Стараюсь, конечно. Но видимость размывается. Держу эти проклятые слезы, чтобы не капали, но, очевидно, все равно заметно.
– Я не со зла тебя ругаю, – и кричит, как будто я глухая. Догадываюсь, что это манера речи у нее такая, но все равно обидно. Все на меня горланят. Все меня обижают! – Шо ж ты такая нежная? Как ты с Андреем Николаевичем душу в теле удержишь?! Та не плачь, говорю! Не плачь!!! – прицокивает языком и вдруг обнимает меня. – Ну, все, все… Не будь така дурна. Хитростью нужно. Не так. Ой, горе ты луковое… Нам бы только ночь простоять, да день продержаться… И все наладится, – приговаривает, поглаживая меня по плечам. А едва я расслабляюсь, как рявкнет: – Аська, чего застыла? Мели мясо, проныра беспризорная!!!

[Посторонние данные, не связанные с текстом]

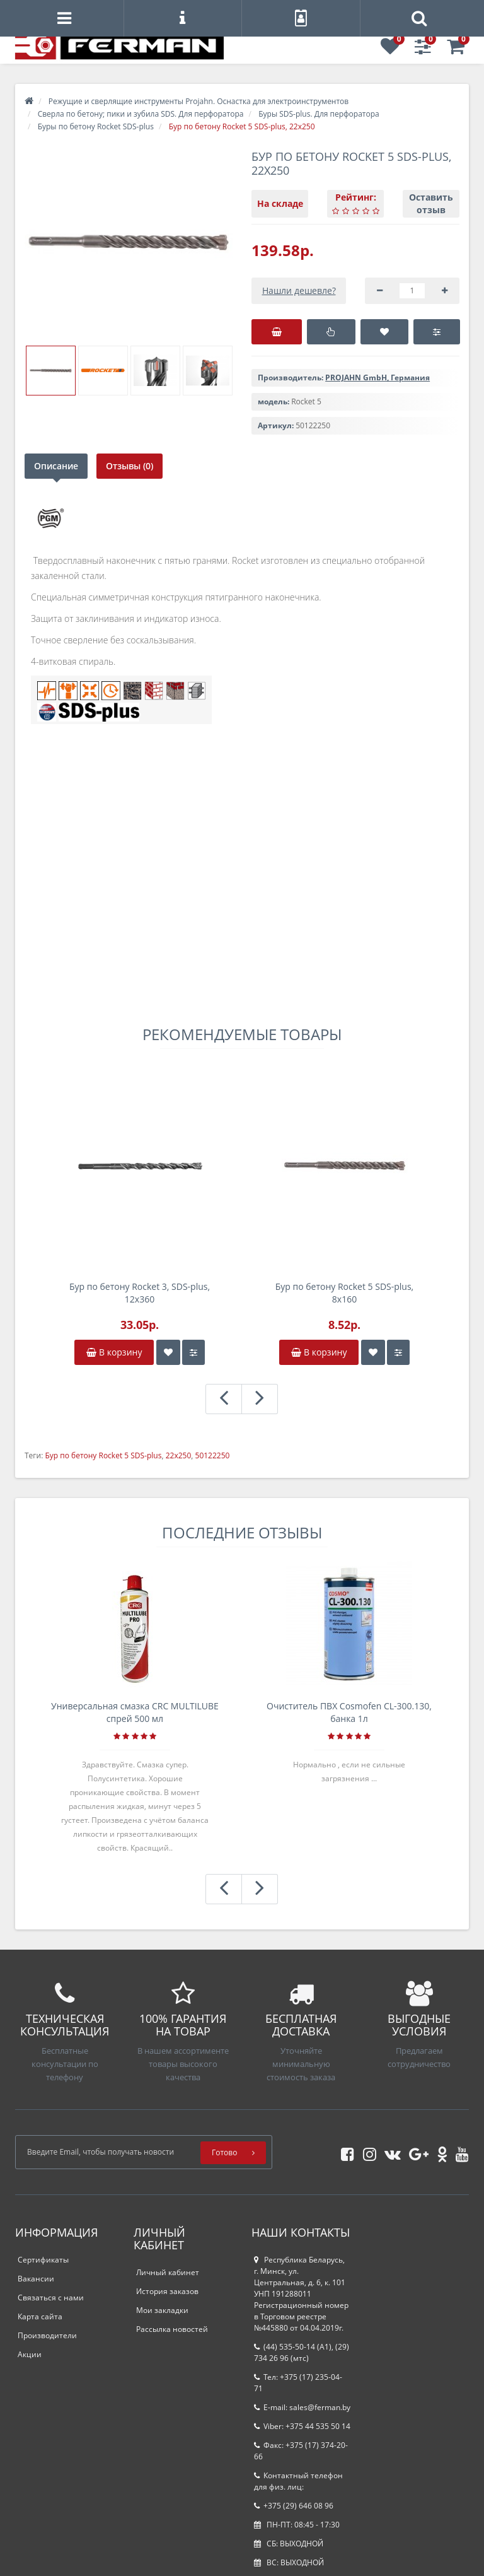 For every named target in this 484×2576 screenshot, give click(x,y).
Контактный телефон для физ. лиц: (298, 2481)
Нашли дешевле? (299, 290)
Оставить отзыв (431, 203)
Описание (56, 466)
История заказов (167, 2291)
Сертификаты (43, 2259)
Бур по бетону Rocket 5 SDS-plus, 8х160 (344, 1292)
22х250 (179, 1455)
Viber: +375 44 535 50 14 (302, 2426)
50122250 (212, 1455)
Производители (47, 2335)
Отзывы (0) (130, 466)
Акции (30, 2354)
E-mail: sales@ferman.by (302, 2407)
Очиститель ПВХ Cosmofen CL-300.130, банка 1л (349, 1712)
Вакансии (36, 2278)
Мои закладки (162, 2310)
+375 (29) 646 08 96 (293, 2505)
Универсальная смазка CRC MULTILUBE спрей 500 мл (135, 1712)
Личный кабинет (167, 2272)
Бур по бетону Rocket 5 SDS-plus (103, 1455)
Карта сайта (40, 2316)
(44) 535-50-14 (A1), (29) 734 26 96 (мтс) (301, 2352)
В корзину (114, 1352)
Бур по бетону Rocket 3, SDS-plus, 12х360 (139, 1292)
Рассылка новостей (172, 2329)
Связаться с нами (51, 2297) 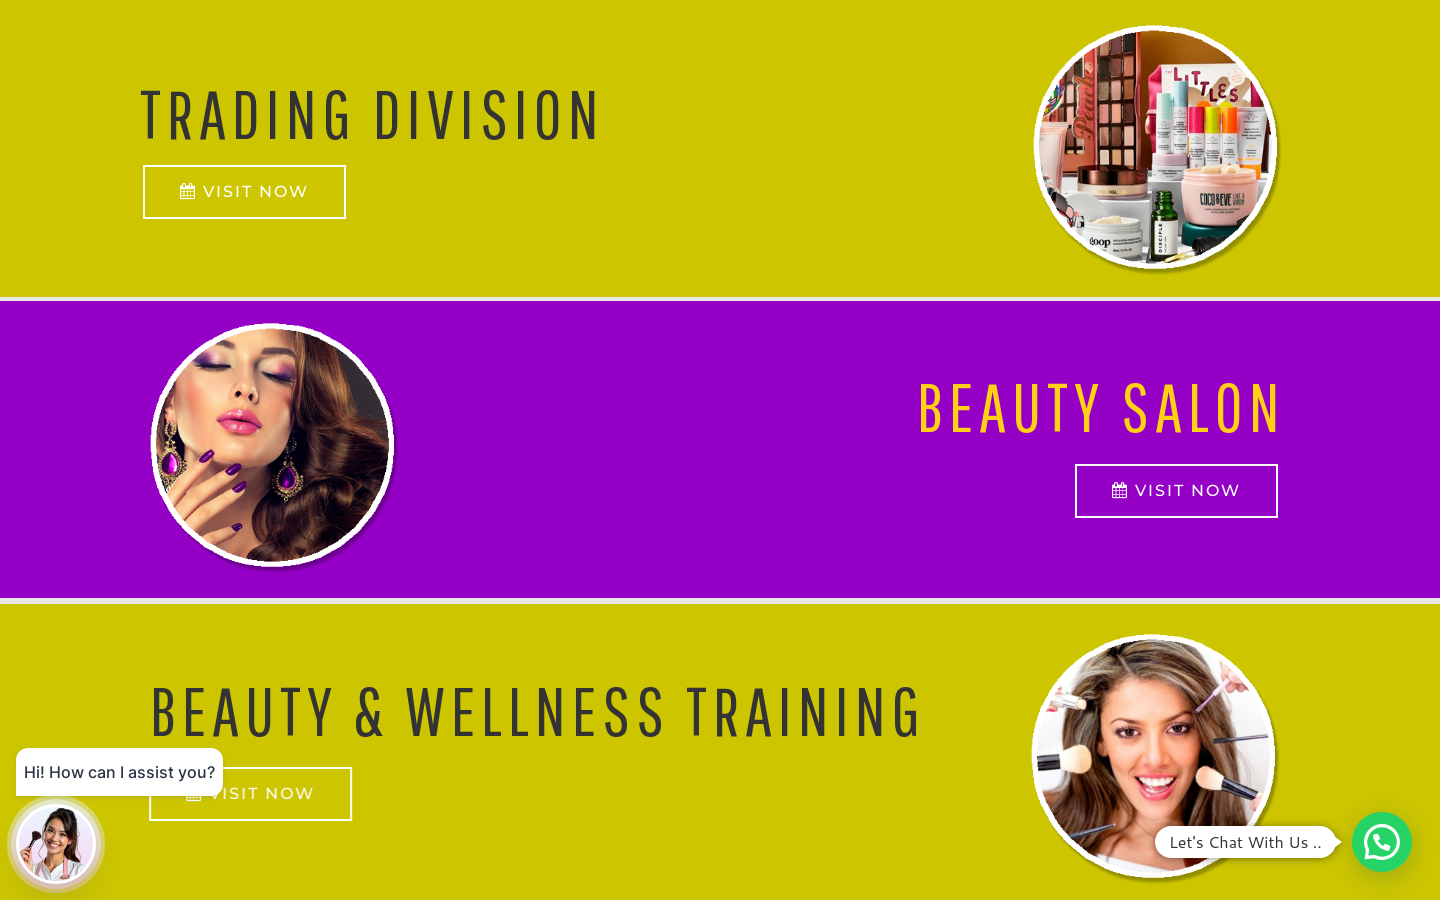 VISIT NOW (1176, 490)
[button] (1382, 842)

– Чего вы кричите? Я аж сердце уронила, – бубнит девушка, с той же скоростью трамбуя в кухонный комбайн нарезанные кусочки.

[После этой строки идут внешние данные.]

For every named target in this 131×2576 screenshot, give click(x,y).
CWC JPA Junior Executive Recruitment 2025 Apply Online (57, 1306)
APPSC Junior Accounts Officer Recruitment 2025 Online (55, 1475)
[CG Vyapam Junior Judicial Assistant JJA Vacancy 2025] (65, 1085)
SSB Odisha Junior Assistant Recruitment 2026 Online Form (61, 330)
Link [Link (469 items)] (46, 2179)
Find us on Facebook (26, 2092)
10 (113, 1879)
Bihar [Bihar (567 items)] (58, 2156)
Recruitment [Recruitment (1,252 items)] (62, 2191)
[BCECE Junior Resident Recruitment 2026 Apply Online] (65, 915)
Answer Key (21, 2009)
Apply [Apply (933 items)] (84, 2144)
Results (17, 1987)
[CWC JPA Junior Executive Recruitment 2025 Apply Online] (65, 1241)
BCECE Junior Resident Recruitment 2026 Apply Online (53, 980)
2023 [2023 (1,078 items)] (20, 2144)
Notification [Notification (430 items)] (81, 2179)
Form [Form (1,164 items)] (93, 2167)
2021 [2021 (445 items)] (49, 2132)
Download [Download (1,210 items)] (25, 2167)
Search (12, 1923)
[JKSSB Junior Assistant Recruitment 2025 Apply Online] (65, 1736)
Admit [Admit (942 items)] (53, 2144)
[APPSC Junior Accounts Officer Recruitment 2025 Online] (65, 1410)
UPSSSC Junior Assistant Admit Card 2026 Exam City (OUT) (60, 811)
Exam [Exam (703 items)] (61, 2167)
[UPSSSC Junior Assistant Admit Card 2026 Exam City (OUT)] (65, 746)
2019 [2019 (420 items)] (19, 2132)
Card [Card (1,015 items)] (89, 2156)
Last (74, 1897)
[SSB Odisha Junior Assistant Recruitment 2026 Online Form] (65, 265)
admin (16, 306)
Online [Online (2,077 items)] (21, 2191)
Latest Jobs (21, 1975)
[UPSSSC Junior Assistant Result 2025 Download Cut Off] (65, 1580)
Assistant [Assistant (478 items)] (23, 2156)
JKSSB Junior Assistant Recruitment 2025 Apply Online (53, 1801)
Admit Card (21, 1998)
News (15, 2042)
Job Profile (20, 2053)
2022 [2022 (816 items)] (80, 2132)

А у меня слезы все куда-то пропадают.
– Пойду я, теть Свет… – отстраняюсь. – Спасибо вам…
– Да за что? Пойми ты, я бы с радостью дала тебе работу, но не могу. Не могу! Тут у меня руки связаны.
Киваю и выхожу. Но в комнату не поднимаюсь. Двигаюсь на выход.
Во дворе снуют какие-то люди, я на них внимания не обращаю. По крайней мере, делаю вид. Исследуя территорию, огибаю дом.
Когда-то у нас была дача. Мы с бабулей там много трудились. Огород был небольшой, но она умудрялась так разделить землю, что росло у нас почти все. Не только летом свежими овощами лакомились, еще и на зиму закатки делали. А потом бабуля умерла, и тетя Люда дачу продала.
В палисаднике Рейнера практически нет цветов. Только какие-то кустарники и множество сорняков. Я так радуюсь этой запущенности, не могу не засмеяться.
Нахожу у дальних построек мужчину и, состряпав решительный вид, требую у него ведро для мусора, грабли и сапку. До позднего вечера вожусь в земле. Чтобы прополоть и выбрать самые мелкие сорняки, пришлось опуститься на корточки, а после и вовсе на колени. Вся извазюкалась. Но грязи я не боюсь.
Страшно становится, когда в сумерках возникает высокая мужская фигура. На Рейнере сегодня черная рубашка, поэтому замечаю его, лишь когда он грозовой тучей надо мной нависает.
Сердце от страха буквально лопается. Трещинками точно идет. Микроразрывами расползается.
– Ты, на хрен, уймешься?
Бездумно комкая руками нагретую за белый день землю, смотрю на него с каким-то изумляющим меня саму вызовом.
– Н-нет.
– Не уймешься, значит?
– Нет.
Рейнер на пару секунд прикрывает глаза. Втягивая и закусывая губы, яростно сдавливает челюсти. А возобновив зрительный контакт, обманчиво спокойным тоном требует:
– Вылези из грязи.
– Я еще не закончила…
– Сейчас же, мать твою, выгреби оттуда! Иначе я тебе помогу!
Я подскакиваю. Так резко выпрямляюсь, едва равновесие не теряю. Меня шатает, и перед глазами все плывет. Однако, отступая, я не отрываю от Рейнера взгляда. Огибаю его по широкой дуге. Он за мной поворачивается.
Кружим, словно звери, не сводя друг с друга глаз.
– Я пойду в дом, если завтра смогу продолжить, – выговаривая это, незаметно оттираю грязные руки о шорты.